En el caso de las FARC, está en duda que la cúpula tenga el poder de obligar a la mayoría de los frentes y células a cumplir con lo pactado

Esa es la teoría que Colombia ilustra bien, pero con agregados. Tradicionalmente, en la justicia transicional la responsabilidad por los abusos y crímenes de lesa humanidad ha sido de actores estatales y para estatales. Es más reciente que las acciones de actores no estatales también formen parte del campo de los delitos no prescriptibles, como los crímenes del terrorismo. De este modo, las FARC son susceptibles de ser juzgadas por tales crímenes. La pregunta que sigue, en función de la no prescripción, es si sería racional para las FARC disolverse, entregar las armas y someterse a la justicia. Las organizaciones pueden transformarse y desaparecer, pero rara vez se suicidan. Algo querrán a cambio. El ataque del miércoles bien podría ser un mensaje.
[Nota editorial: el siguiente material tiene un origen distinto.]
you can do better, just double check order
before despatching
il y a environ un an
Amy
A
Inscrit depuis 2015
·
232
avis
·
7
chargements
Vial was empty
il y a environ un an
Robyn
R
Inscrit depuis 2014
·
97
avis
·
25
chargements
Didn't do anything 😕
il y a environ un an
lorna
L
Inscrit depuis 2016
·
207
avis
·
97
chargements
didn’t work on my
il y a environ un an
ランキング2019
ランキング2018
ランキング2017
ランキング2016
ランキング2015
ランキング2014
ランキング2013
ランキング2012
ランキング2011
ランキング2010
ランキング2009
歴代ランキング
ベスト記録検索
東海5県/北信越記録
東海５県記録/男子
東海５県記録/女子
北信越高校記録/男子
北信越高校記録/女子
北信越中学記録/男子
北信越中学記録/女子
Un escenario típico del posconflicto es por ello una amplia amnistía, puntuada por un puñado de casos ejemplares de justicia y castigo, en ambos bandos, y envuelta en el muy necesario lenguaje de la reconciliación, incluyendo la participación democrática de los ex grupos insurgentes. Más allá de los detalles específicos, así ha sido la experiencia de El Salvador y de Irlanda, por citar dos ejemplos relevantes. Pero son las peculiaridades del caso colombiano que hacen esta negociación mucho más compleja. Es que las FARC eran comparables al FMLN y al IRA—grupos insurrectos armados detrás de un objetivo político, la toma el poder en el primero, la independencia en el segundo—pero cada vez lo son menos.
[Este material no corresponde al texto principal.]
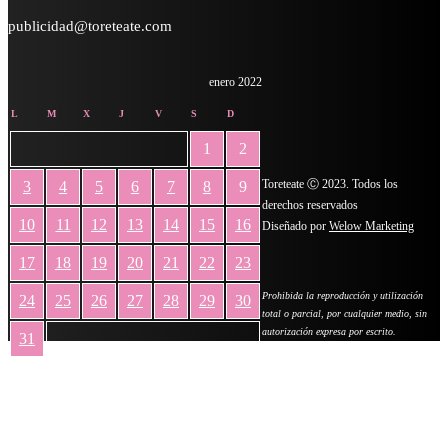
publicidad@toreteate.com
enero 2022
L
M
X
J
V
S
D
1
2
Toreteate Ⓒ 2023. Todos los
3
4
5
6
7
8
9
derechos reservados
10
11
12
13
14
15
16
Diseñado por
Welow Marketing
17
18
19
20
21
22
23
Prohibida la reproducción y utilización
24
25
26
27
28
29
30
total o parcial, por cualquier medio, sin
autorización expresa por escrito.
31
« Dic
Feb »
En otras palabras, las FARC se han convertido en un híbrido: parte guerrilla foquista, parte grupo terrorista, parte organización criminal. No es solo que combaten en la selva, también vuelan líneas de alta tensión, secuestran civiles inocentes, masacran campesinos no adeptos, reclutan niños y trafican drogas. Si alguna vez fueron un exponente de la guerra popular prolongada, campesina y revolucionaria, el paso del tiempo los alejó de Mao Zedong y de Võ Nguyên Giáp y los acercó a los negocios criminales. Así han adoptado rasgos que también los hace parecidos, simultáneamente, a los Guerreros Unidos mexicanos y al Lord’s Resistence Army ugandés, por citar dos ejemplos.
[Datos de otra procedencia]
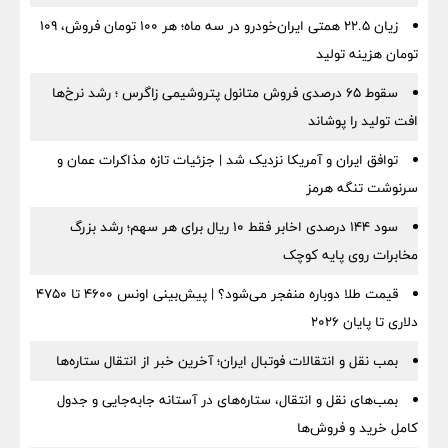
زیان ۲۲.۵ همتی ایران‌خودرو در سه ماه؛ هر ۱۰۰ تومان فروش، ۱۰۹
تومان هزینه تولید
سقوط ۶۵ درصدی فروش متانول پتروشیمی زاگرس ؛ رشد نرخ‌ها
افت تولید را پوشاند
توافق ایران و آمریکا نزدیک شد | جزئیات تازه مذاکرات عمان و
سرنوشت تنگه هرمز
سود ۱۴۴ درصدی اخابر فقط ۱۰ ریال برای هر سهم؛ رشد بزرگ
مخابرات روی پایه کوچک
قیمت طلا دوباره منفجر می‌شود؟ | پیش‌بینی اونس ۴۶۰۰ تا ۴۷۵۰
دلاری تا پایان ۲۰۲۶
بمب نقل‌ و انتقالات فوتبال ایران؛ آخرین خبر از انتقال ستاره‌ها
بمب‌های نقل و انتقال، ستاره‌های در آستانه جابه‌جایی و جدول
کامل خرید و فروش‌ها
Un economista diría que la estrategia de supervivencia de las FARC ha sido, precisamente, la diversificación del riesgo, adoptando un diseño multi sectorial. Algunas partes del negocio pueden ser lucrativas con la paz, pero otras no. Es razonable asumir que diferentes grupos y columnas no tengan los mismos intereses, en tanto sus rentas se originen en actividades diferentes, más o menos violentas, más o menos legales.

Esto refuerza un problema adicional del posconflicto: la dificultad de forzar el cumplimiento de lo acordado a la totalidad de una organización. Ello se aplica a los insurrectos armados tanto como a los paramilitares, en buena medida por organizarse ambos en células relativamente autónomas unas de otras. Los casos de El Salvador e Irlanda vuelven a ilustrar el problema. No todas las unidades del FMLN y del IRA aceptaron la negociación y los acuerdos, pero en el tiempo la cúpula tuvo la capacidad de hacer cumplir sus órdenes. Los disidentes representaron una amenaza para el proceso de paz en curso, pero no llegaron a descarrilarlo.

En el caso de las FARC, está en duda que la cúpula tenga suficiente poder para obligar a la mayoría de los frentes y células a cumplir con lo pactado. Dado el modelo de negocios adoptado, también está en duda que tenga la voluntad de hacerlo.